The easternmost point of the country of the Caprivi strip connects to upper Zambezi and Okavango river. It’s less than two hours to get to Victoria Falls from the Botswana border. Victoria Falls, divided between Zambia and Zimbabwe, is a spectacular place to visit. It’s the second-largest waterfall in the world, and visas can be obtained upon arrival quickly and painlessly. If you collect countries, it’s possible to visit four within a few hours. The Okavango river area has its own mini-version of the famous Okavango Delta, with lower prices and less crowds.

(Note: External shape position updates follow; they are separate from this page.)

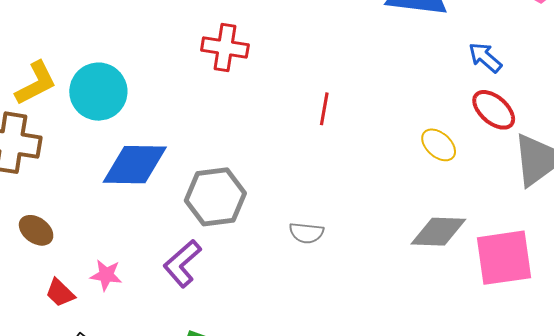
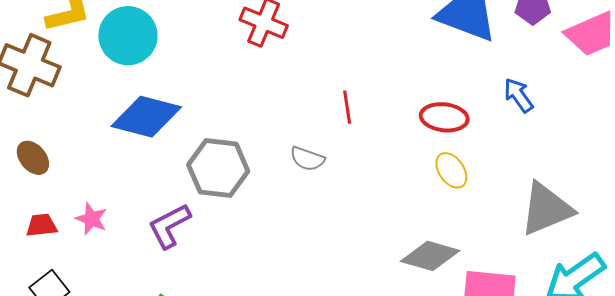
red line: (324, 109) -> (347, 107), turned -32
red ellipse: (494, 110) -> (444, 117), moved, turned -48
gray semicircle: (306, 233) -> (307, 159), moved
red trapezoid: (60, 293) -> (42, 225), turned 116

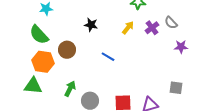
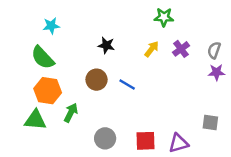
gray semicircle: (171, 23) -> (214, 50), moved, turned 64
brown circle: (67, 50) -> (97, 80), moved
green arrow: (70, 89) -> (71, 113), moved

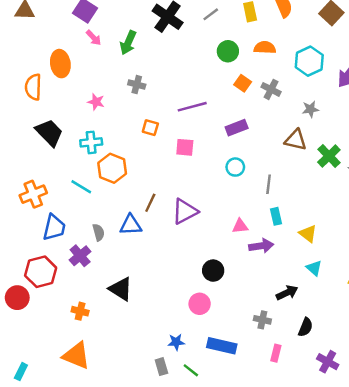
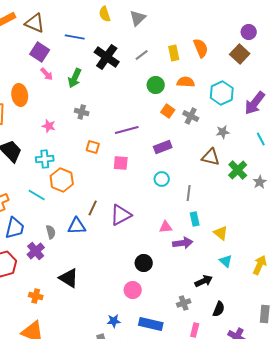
gray cross: (262, 320) -> (184, 303), turned -32

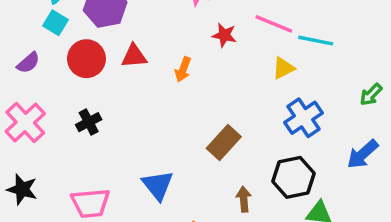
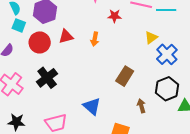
yellow triangle: (283, 68) -> (151, 38), moved
black cross: (89, 122) -> (47, 78), size x1.5

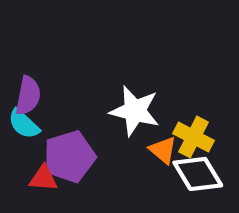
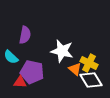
purple semicircle: (28, 96) -> (25, 35), moved
purple pentagon: (69, 157) -> (32, 72), turned 30

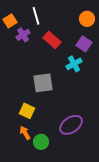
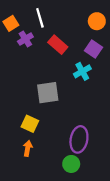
purple ellipse: (71, 125) -> (79, 139), turned -45
orange arrow: (25, 133) -> (28, 148), turned 40
green circle: (41, 142) -> (71, 164), moved

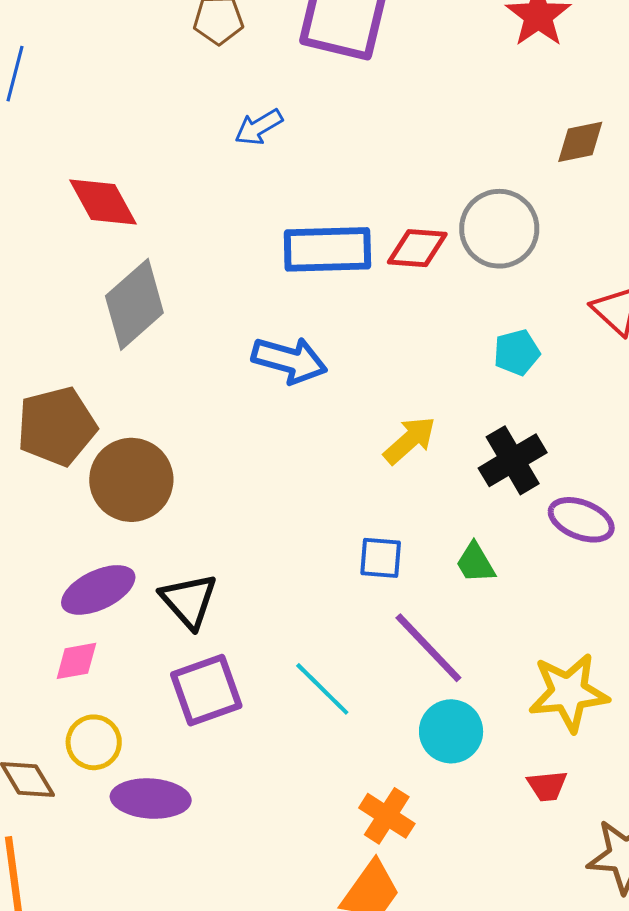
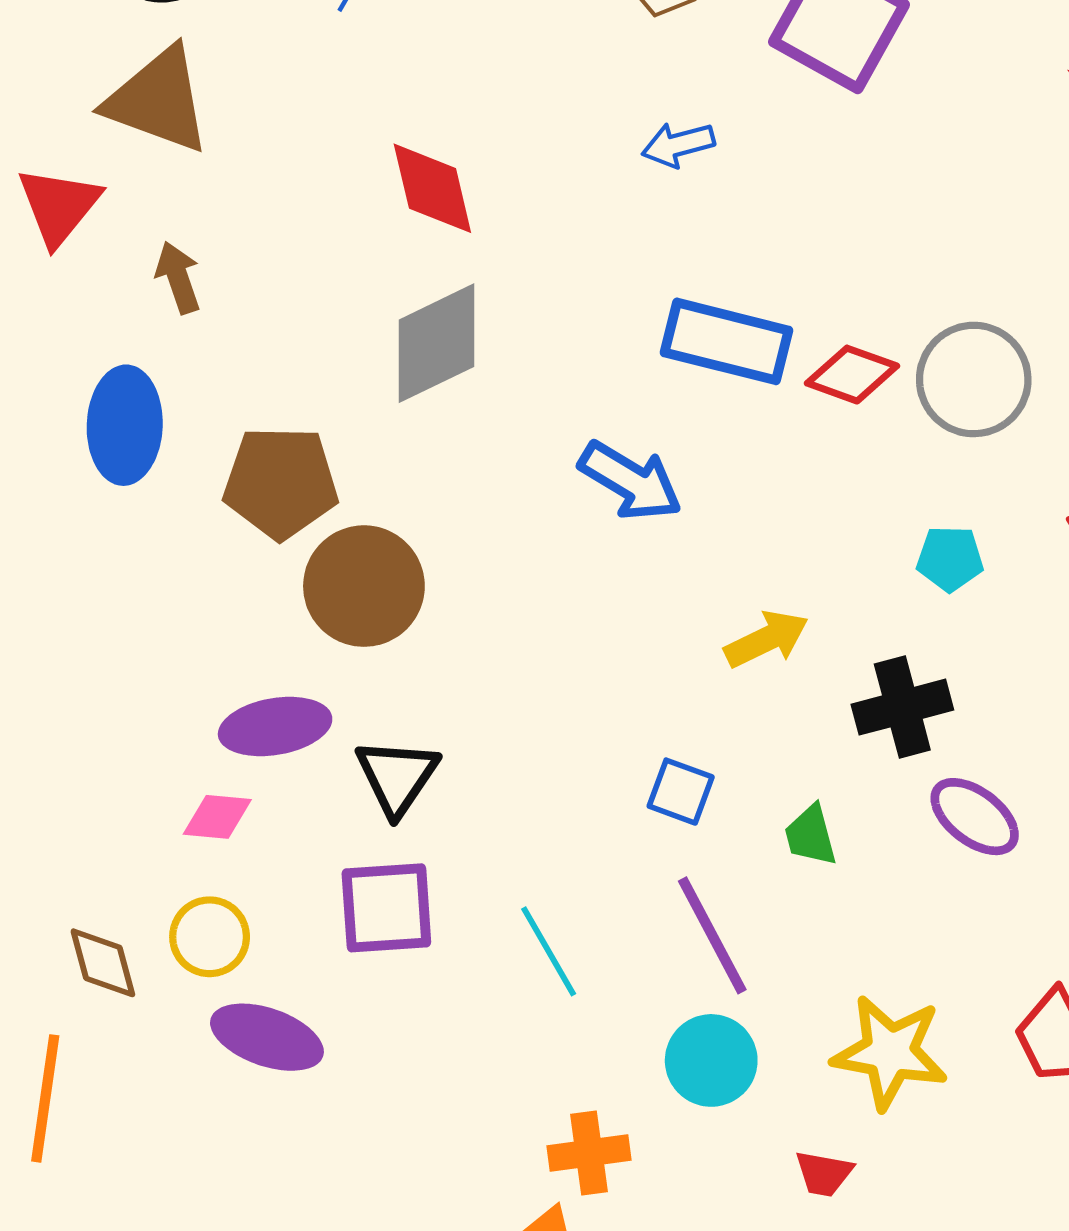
orange cross: (387, 816) -> (589, 1153), turned 34

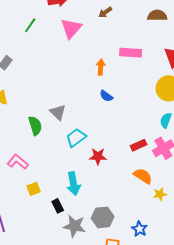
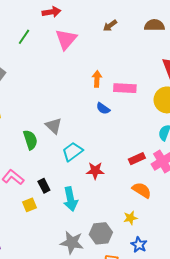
brown arrow: (105, 12) -> (110, 26), moved
pink rectangle: (131, 53) -> (125, 88), moved
yellow star: (160, 194) -> (130, 218), moved
black rectangle: (58, 206) -> (44, 186), moved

The central coast is famous for its fishing, and Henties Bay is a mecca for anglers from all over the world. Less than an hour north is one of the planet’s largest seal colonies, where as many as 20,000 Cape fur seals lounge around, breeding, eating, fighting and doing whatever seals do in their spare time. The site is easily accessible, and you can get right next to the seals without disturbing them. An hour or so south of Henties, the resort town of Swakopmund is a weird fusion of Germany, Holland and Amity Island from Jaws. It’s the place that Namibians go for their holidays, and it’s got several cute restaurants, German bakeries, and things you’ll appreciate if you’ve been driving in the desert for too long. The beaches along the coast aren’t exactly famous for being sunny and calm, but they’re not crowded. And if you’re interested in shipwrecks, keep an eye out: the waters are rough in Namibia, and a record number of sailing vessels have met their demise along the coast. There’s a reason that the northern section is called The Skeleton Coast.

Why should you go to Namibia? It’s a weird and wonderful one-of-a-kind experience that you won’t find anywhere else.